小さな子供には、大きくなってからじゃ決して見えない世界が見えているのではないだろうか。 現実を知る度に、それは薄れ、あり得ない事象として忘れられていく。
もう、そんな現実と幻想の境をきちんと把握したとある女の話をしよう。
彼女の話を知って、 幻想と幻想の境が、 曖昧であると、
願わくば、 貴方が気付かなければいい。
第1章〜平行世界の空〜
友人に無理矢理引っ張って連れて行かれた合コンの帰り道。
気味が悪いくらい、紅い月が夜空に浮いていた。
確か、夕焼けとかと同じ原理で、地表近くの月は大気によって赤く染まって見えるのだと何処かで聞いた。
街中の雑踏を抜け、独り暮らしの寂しいマンションまであと少し。
足を止めて、隣を歩く男に笑いかけた。
「この近くだから、もういいよ。ありがとう」
「え、あー……そうなんだ」
「うん。電車無くなったら困るし此処まででいいよ」
「あー、うん。そー、だけど、さ」
彼が何を言いたいのか、解らない歳ではない。 だけど私は笑いながら、やんわり拒絶する。

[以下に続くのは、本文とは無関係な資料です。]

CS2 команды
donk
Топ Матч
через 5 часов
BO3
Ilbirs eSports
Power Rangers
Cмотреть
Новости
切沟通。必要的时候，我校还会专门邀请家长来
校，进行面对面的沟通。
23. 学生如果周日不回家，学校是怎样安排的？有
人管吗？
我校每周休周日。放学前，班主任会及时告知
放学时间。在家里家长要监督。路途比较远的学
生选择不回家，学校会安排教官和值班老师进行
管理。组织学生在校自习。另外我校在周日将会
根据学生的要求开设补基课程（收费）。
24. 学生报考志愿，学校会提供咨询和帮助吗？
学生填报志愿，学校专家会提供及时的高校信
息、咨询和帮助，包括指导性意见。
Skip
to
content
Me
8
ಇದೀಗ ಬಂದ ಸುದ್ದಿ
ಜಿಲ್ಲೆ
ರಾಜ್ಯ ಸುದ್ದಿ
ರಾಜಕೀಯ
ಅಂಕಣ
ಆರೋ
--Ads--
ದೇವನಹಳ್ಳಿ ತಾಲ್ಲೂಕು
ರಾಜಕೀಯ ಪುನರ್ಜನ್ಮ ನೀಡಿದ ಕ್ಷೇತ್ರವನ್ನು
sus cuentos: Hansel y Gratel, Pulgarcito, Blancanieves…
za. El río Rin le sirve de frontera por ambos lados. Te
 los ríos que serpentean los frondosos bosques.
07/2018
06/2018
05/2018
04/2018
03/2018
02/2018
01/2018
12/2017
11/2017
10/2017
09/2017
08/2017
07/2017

「送ってくれてありがとう。じゃあね、メール、するよ」
「………うん、じゃあ、また」
送らせといて、そんなんありかよ、と下心満載だった男は思っている事だろう。 しかしながら断っているのにも関わらず、無理に着いて来たのは相手の方だ。 私はそんなつもりは微塵も無いのだから、此処はあっさり袖にさせて貰う。
まだ納得いかないような顔をしながら、男は来た道を引き返して行った。 ある程度まで見送ると、自宅傍のコンビニに向かう。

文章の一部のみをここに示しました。